--- Given records ---
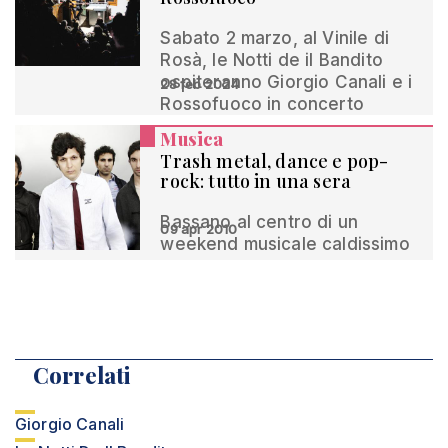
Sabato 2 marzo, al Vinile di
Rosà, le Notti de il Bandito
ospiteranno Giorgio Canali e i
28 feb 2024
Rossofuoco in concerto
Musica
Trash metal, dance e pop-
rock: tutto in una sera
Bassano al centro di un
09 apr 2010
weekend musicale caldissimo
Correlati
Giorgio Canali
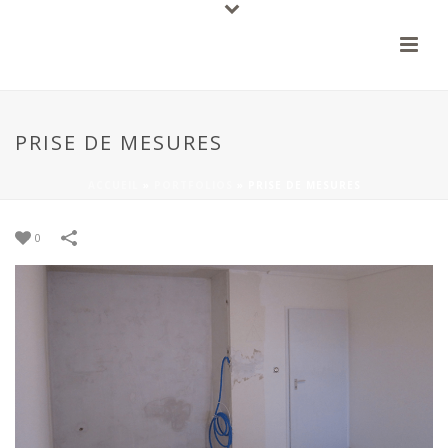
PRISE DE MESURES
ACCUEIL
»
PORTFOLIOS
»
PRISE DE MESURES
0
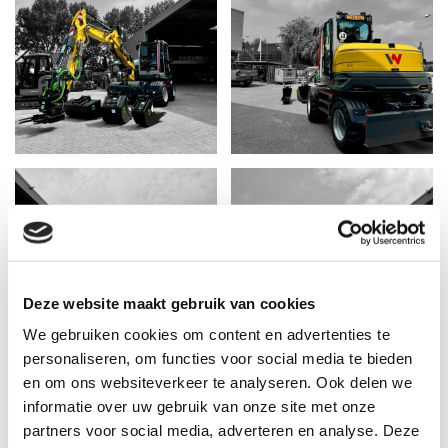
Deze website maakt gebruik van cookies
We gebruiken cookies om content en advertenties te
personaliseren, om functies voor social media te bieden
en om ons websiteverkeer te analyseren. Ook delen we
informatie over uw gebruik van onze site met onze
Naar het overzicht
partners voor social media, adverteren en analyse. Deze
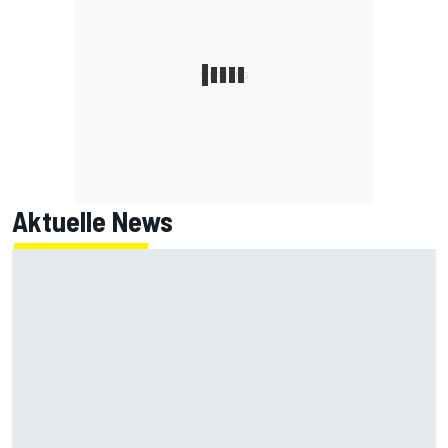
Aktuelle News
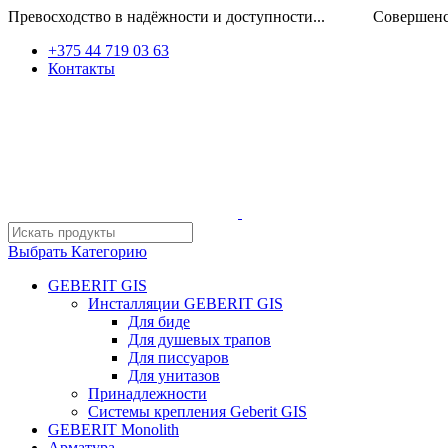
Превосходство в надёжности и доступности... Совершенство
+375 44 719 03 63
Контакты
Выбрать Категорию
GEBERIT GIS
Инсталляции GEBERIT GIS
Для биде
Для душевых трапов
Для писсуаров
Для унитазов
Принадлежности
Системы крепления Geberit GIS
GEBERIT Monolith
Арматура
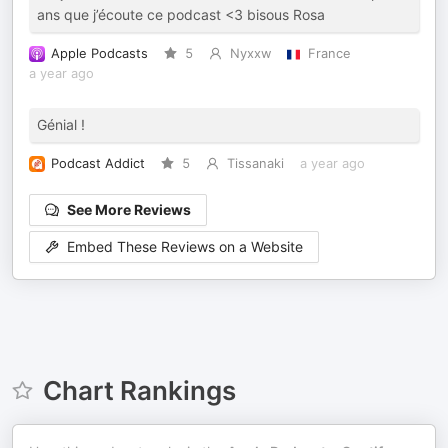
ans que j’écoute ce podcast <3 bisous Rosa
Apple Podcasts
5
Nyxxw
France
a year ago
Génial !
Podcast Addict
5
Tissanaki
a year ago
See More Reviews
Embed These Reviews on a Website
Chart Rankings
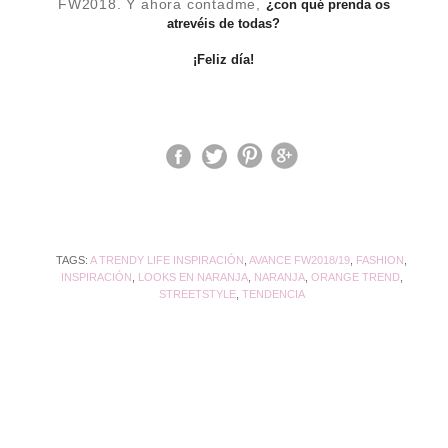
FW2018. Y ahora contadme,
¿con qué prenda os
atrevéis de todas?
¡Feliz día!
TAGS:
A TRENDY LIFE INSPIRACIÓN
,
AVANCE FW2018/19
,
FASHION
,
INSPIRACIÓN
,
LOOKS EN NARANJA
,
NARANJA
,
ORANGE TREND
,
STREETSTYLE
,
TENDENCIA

--

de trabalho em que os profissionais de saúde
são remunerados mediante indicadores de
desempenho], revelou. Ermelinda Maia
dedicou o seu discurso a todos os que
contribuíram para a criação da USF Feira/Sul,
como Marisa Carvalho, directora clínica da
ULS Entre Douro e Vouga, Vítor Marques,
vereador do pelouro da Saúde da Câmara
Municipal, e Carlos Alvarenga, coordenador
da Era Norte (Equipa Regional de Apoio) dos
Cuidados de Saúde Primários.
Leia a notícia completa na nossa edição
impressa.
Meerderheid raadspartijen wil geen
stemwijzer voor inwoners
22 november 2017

---

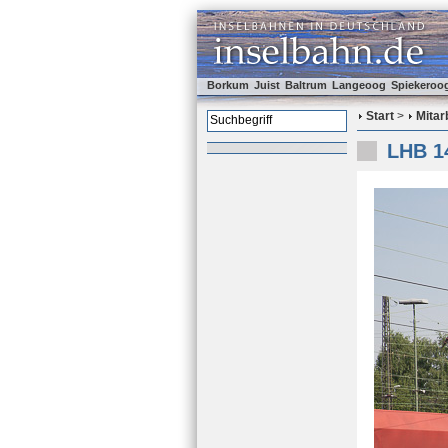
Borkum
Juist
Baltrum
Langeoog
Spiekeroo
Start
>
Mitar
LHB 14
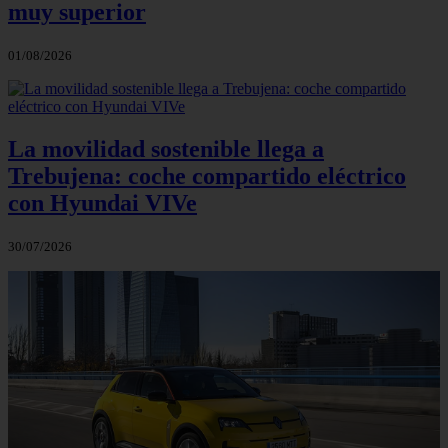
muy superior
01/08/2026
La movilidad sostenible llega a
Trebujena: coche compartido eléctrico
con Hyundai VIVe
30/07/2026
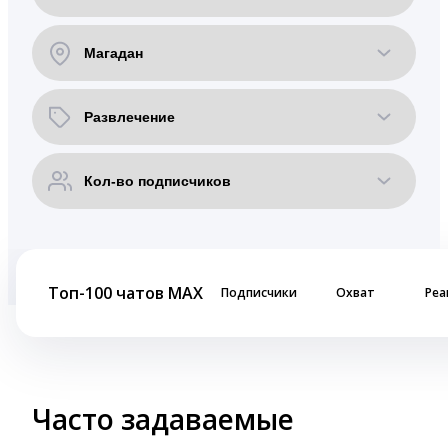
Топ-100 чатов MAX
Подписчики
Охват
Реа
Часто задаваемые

--- Exercise instructions ---
Nothing but the lines holding the word "voor" should be returned from the listing above.

--- Exercise solution ---
personaliseren, om functies voor social media te bieden
partners voor social media, adverteren en analyse. Deze
stemwijzer voor inwoners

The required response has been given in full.